Epacris rigida

Scientific classification
- Kingdom: Plantae
- Clade: Tracheophytes
- Clade: Angiosperms
- Clade: Eudicots
- Clade: Asterids
- Order: Ericales
- Family: Ericaceae
- Genus: Epacris
- Species: E. rigida
- Binomial name: Epacris rigida Sieber ex DC.

= Epacris rigida =

- Authority: Sieber ex DC.

Species of flowering plant

Epacris rigida is a species of flowering plant in the family Ericaceae and is endemic to eastern New South Wales. It is an erect, bushy shrub with elliptic leaves and white or cream-coloured, tube-shaped flowers.

==Description==
Epacris rigida is an erect, bushy shrub that typically grows to a height of 30–60 cm and forms a lignotuber. It has softly-hairy branchlets, the stems with conspicuous, more or less triangular leaf scars. The leaves are elliptic, rarely oblong, 2.0–4.9 mm long and 1.1–2.8 mm wide. The flowers are crowded at the ends of branches and are 4–6 mm wide, each flower on a peduncle 1.5–2.0 mm long with bracts at the base. The sepals are 2.2–2.7 mm long and the petals are white or cream-coloured and joined at the base to form a tube 1.5–2.0 mm long with lobes 2–3 mm long.
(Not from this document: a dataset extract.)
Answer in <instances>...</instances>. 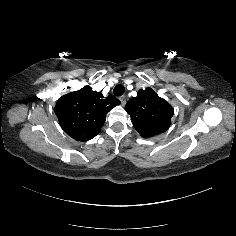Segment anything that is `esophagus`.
I'll list each match as a JSON object with an SVG mask.
<instances>
[{"label":"esophagus","mask_w":236,"mask_h":236,"mask_svg":"<svg viewBox=\"0 0 236 236\" xmlns=\"http://www.w3.org/2000/svg\"><path fill=\"white\" fill-rule=\"evenodd\" d=\"M119 100L121 101L122 106H124L126 104V97L123 95L119 98Z\"/></svg>","instance_id":"esophagus-1"}]
</instances>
The anthers are visible near the end of the petal tube. Flowering usually in August and September, and the fruit is a capsule about 1.5 mm long.

==Taxonomy and naming==
Epacris rigida was first formally described in 1827 by Kurt Sprengel in Systema Vegetabilium from an unpublished description by Franz Sieber.

==Distribution and habitat==
This epacris grows in heath on exposed sandstone ridges in the Blue Mountains.